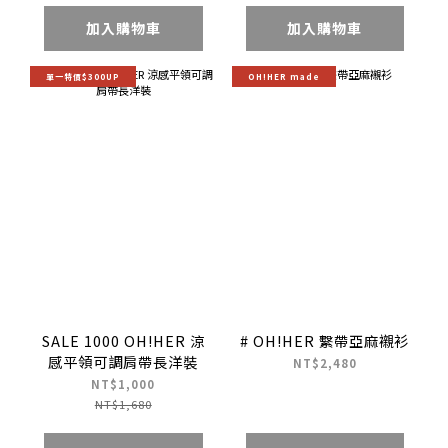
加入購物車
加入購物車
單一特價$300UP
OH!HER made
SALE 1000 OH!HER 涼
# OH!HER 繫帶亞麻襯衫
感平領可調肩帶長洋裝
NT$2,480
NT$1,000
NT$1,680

* * *

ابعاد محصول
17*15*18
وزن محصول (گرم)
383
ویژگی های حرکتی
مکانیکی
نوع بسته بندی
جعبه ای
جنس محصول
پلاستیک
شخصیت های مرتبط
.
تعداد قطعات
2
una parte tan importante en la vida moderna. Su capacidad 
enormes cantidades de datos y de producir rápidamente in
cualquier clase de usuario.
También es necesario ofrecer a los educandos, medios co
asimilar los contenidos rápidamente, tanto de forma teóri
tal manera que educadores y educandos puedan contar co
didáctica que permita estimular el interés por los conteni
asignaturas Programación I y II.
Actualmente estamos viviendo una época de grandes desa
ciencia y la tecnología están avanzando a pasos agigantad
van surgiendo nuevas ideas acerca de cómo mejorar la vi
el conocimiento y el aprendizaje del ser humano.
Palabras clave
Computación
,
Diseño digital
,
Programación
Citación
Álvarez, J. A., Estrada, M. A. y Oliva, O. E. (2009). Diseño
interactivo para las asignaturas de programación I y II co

# DIRECTIONS
Using the entries above, output exactly the lines between the line holding "tal manera que" and the line holding "el conocimiento y", end lines included, and nothing more.

# EXERCISE RESPONSE
tal manera que educadores y educandos puedan contar co
didáctica que permita estimular el interés por los conteni
asignaturas Programación I y II.
Actualmente estamos viviendo una época de grandes desa
ciencia y la tecnología están avanzando a pasos agigantad
van surgiendo nuevas ideas acerca de cómo mejorar la vi
el conocimiento y el aprendizaje del ser humano.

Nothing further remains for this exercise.